DATA LISTING >>
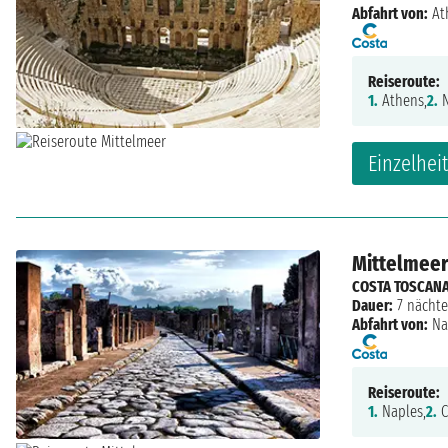
Abfahrt von:
At
Reiseroute:
1.
Athens,
2.
N
Einzelhei
Mittelmeer:
COSTA TOSCAN
Dauer:
7 nächte
Abfahrt von:
Na
Reiseroute:
1.
Naples,
2.
C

TO DO >> Output the entries above exactly. Do not include the pictures.

EXERCISE ANSWER >>
Abfahrt von:
At
Reiseroute:
1.
Athens,
2.
N
Einzelhei
Mittelmeer:
COSTA TOSCAN
Dauer:
7 nächte
Abfahrt von:
Na
Reiseroute:
1.
Naples,
2.
C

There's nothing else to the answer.